◆ PROMPT
Give back every record exactly, with its pictures left out.

◆ EXERCISE MATERIALS
+===+

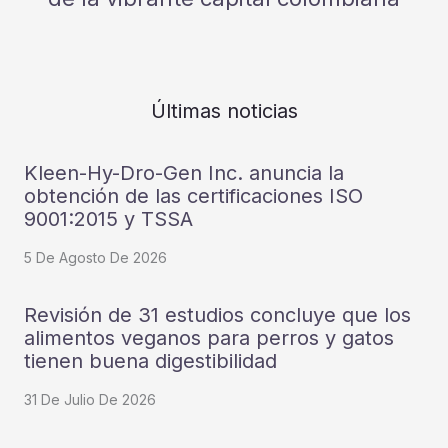
Últimas noticias
Kleen-Hy-Dro-Gen Inc. anuncia la
obtención de las certificaciones ISO
9001:2015 y TSSA
5 De Agosto De 2026
Revisión de 31 estudios concluye que los
alimentos veganos para perros y gatos
tienen buena digestibilidad
31 De Julio De 2026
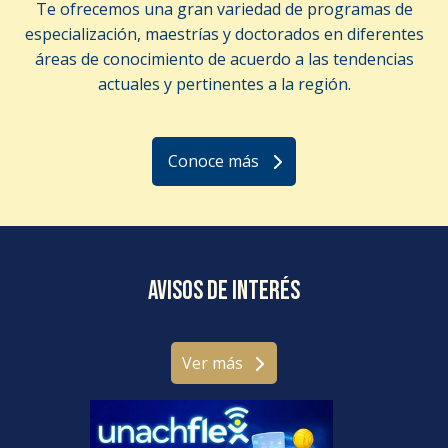
Te ofrecemos una gran variedad de programas de
especialización, maestrías y doctorados en diferentes
áreas de conocimiento de acuerdo a las tendencias
actuales y pertinentes a la región.
Conoce más
Avisos de interés
Ver más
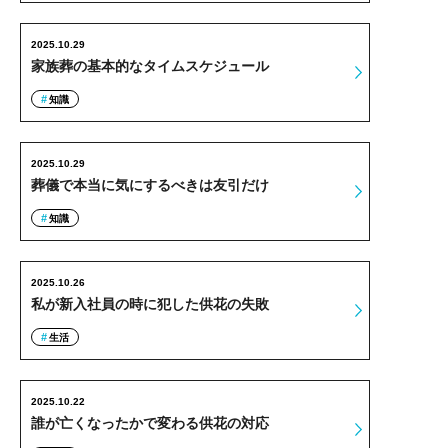
2025.10.29
家族葬の基本的なタイムスケジュール
知識
2025.10.29
葬儀で本当に気にするべきは友引だけ
知識
2025.10.26
私が新入社員の時に犯した供花の失敗
生活
2025.10.22
誰が亡くなったかで変わる供花の対応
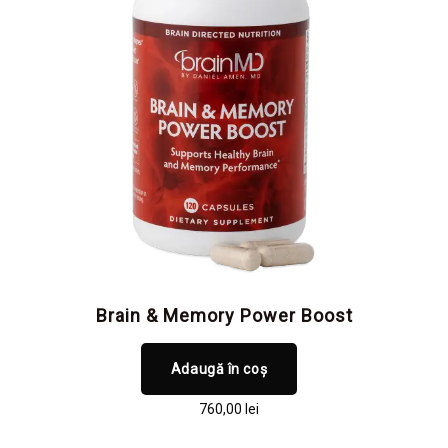
Brain & Memory Power Boost
Adaugă în coș
760,00
lei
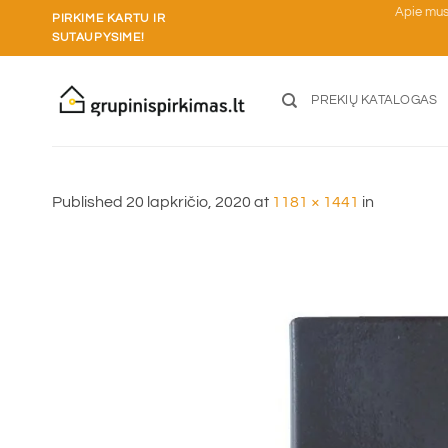
Skip
Apie mu
PIRKIME KARTU IR
to
SUTAUPYSIME!
content
PREKIŲ KATALOGAS
Published
20 lapkričio, 2020
at
1181 × 1441
in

+===+

◆ EXERCISE RESPONSE
Últimas noticias
Kleen-Hy-Dro-Gen Inc. anuncia la
obtención de las certificaciones ISO
9001:2015 y TSSA
5 De Agosto De 2026
Revisión de 31 estudios concluye que los
alimentos veganos para perros y gatos
tienen buena digestibilidad
31 De Julio De 2026
Te ofrecemos una gran variedad de programas de
especialización, maestrías y doctorados en diferentes
áreas de conocimiento de acuerdo a las tendencias
actuales y pertinentes a la región.
Conoce más
Avisos de interés
Ver más
2025.10.29
家族葬の基本的なタイムスケジュール
知識
2025.10.29
葬儀で本当に気にするべきは友引だけ
知識
2025.10.26
私が新入社員の時に犯した供花の失敗
生活
2025.10.22
誰が亡くなったかで変わる供花の対応
Brain & Memory Power Boost
Adaugă în coș
760,00
lei
Skip
Apie mu
PIRKIME KARTU IR
to
SUTAUPYSIME!
content
PREKIŲ KATALOGAS
Published
20 lapkričio, 2020
at
1181 × 1441
in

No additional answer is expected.